Hoy caminaba por el centro de mi ciudad -que se llama Cali, ciudad solar, calor, el mierdero ese, olla, calicalentura, calicalabozo- y me encontré que en cada esquina y entre esquinas venden la camiseta de la selección de mi país -que se llama Colombia, locombia, trópico, cocalombia, el mierdero ese, hueco, Ecuador, Venezuela, sur-, y me topé con que en todo lado se vende la misma imagen, un color amarillo o rojo con una banda azul en el pecho con el logo de la selección en el lado izquierdo.

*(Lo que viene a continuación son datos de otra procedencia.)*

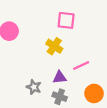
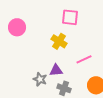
purple triangle: (60, 77) -> (56, 70), moved

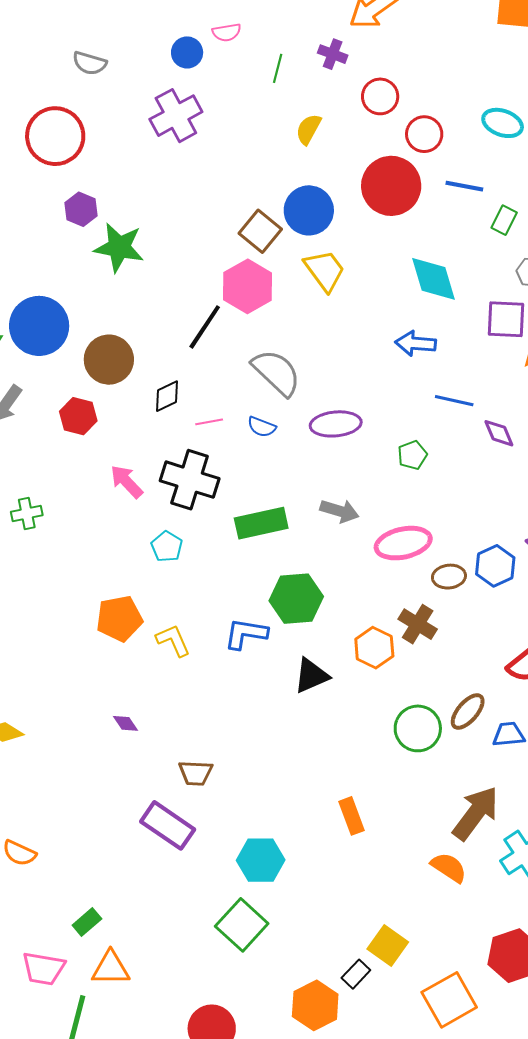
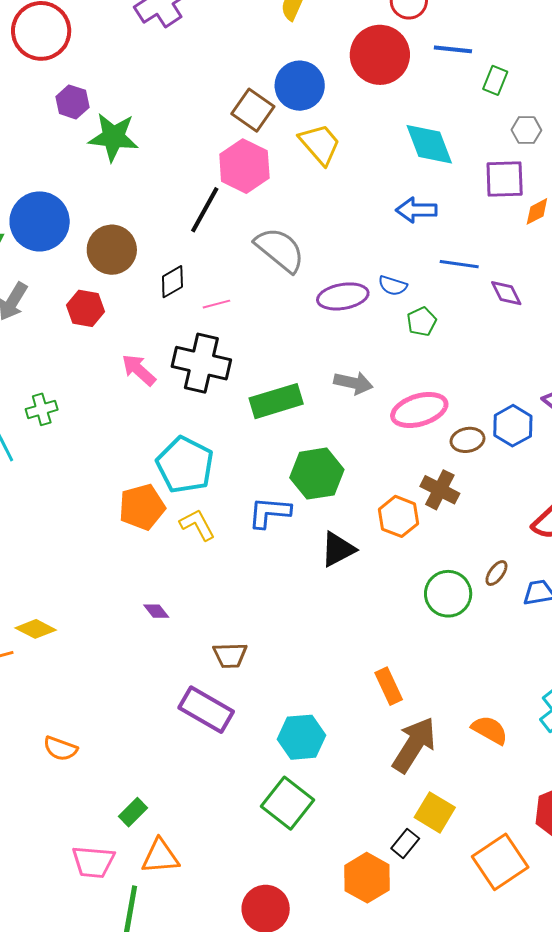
blue semicircle: (262, 427) -> (393, 286), moved
cyan pentagon: (167, 547) -> (185, 465), moved, size x1.8
brown ellipse: (468, 712) -> (496, 573), size x0.7
brown arrow: (476, 813) -> (414, 745), moved

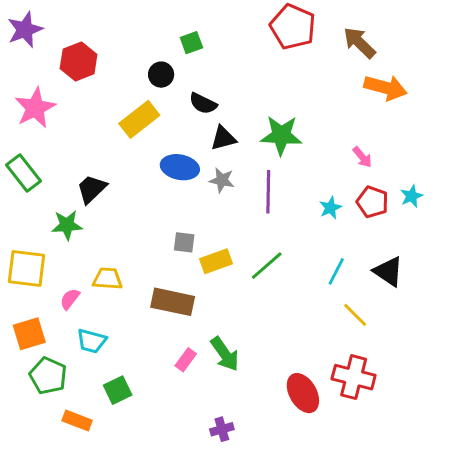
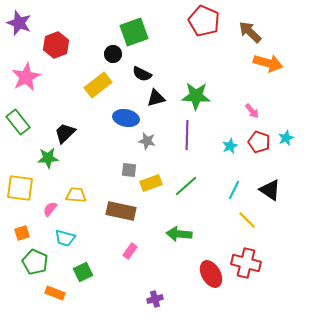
purple star: (25, 30) -> (19, 23), turned -30
green square: (191, 43) -> (134, 32), size x1.8
gray star: (222, 180) -> (147, 141), moved
orange square: (29, 334) -> (22, 233), size x0.7
green arrow: (225, 354) -> (179, 234), moved, turned 130

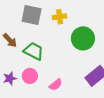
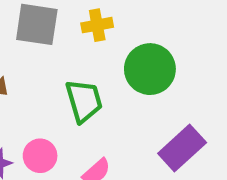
green trapezoid: (34, 51) -> (84, 101), moved, turned 50

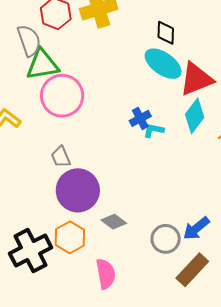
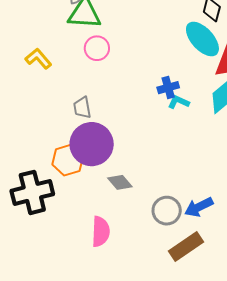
pink circle: (62, 96) -> (97, 48), size x0.6
orange hexagon: (70, 237) -> (68, 160), moved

Lo llamativo no fue el colorido comercio de productos marca adidas, ardidas, addas, aidas o cualquiera de sus conjugaciones literarias propias de la ropa pirateada que tan bien se sabe hacer en este país pirateado. Lo llamativo fue encontrar una serie de camisas que presentaban colores, formas y hasta escudos distintos a los ya establecidos por un contrato entre la Federación Colombiana de Fútbol y Adidas. En cierto momento fue encontrarme con el ingenio de los ingenieros de lo no propio, con los artificios creados por los publicistas de la calle que nunca han tomado una clase de publicidad con sus profesores prepotentes y sus estudiantes futuros desempleados, me topé con la certeza que a la hora de crear, inventar, mentir, reformular la realidad material de lo que nos rodea, el colombiano es pionero.
En estos momentos deseo una camiseta de la selección, la roja sería la ideal, pero cuesta más de 100 mil pesos que no tengo para eso. Por otro lado está la misma camiseta pero en azul, color que no me vende la tienda de Adidas en Unicentro, que deseo con ganas, cuesta 30 mil y la vende Sonía, una mujer hija de indígenas una cuadra más arriba de la Plaza de Caicedo.
Si alguno quiere hacer su labor patriota debería comprar la camiseta del centro de esta ciudad multinombre, en homenaje de todos los habitantes de esta país multiforme.